■ Information
┄┄┄┄┄┄┄┄┄┄

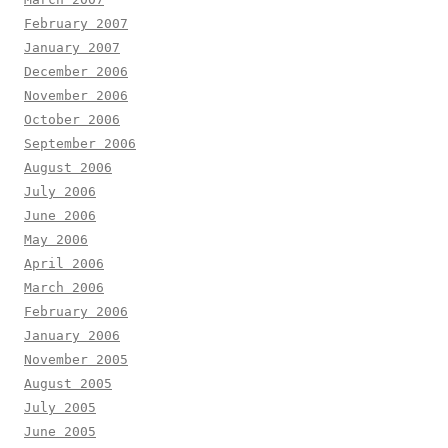
February 2007
January 2007
December 2006
November 2006
October 2006
September 2006
August 2006
July 2006
June 2006
May 2006
April 2006
March 2006
February 2006
January 2006
November 2005
August 2005
July 2005
June 2005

┄┄┄┄┄┄┄┄┄┄

■ Exercise details
Line for line, restate the data above and omit every picture.

■ Output below
February 2007
January 2007
December 2006
November 2006
October 2006
September 2006
August 2006
July 2006
June 2006
May 2006
April 2006
March 2006
February 2006
January 2006
November 2005
August 2005
July 2005
June 2005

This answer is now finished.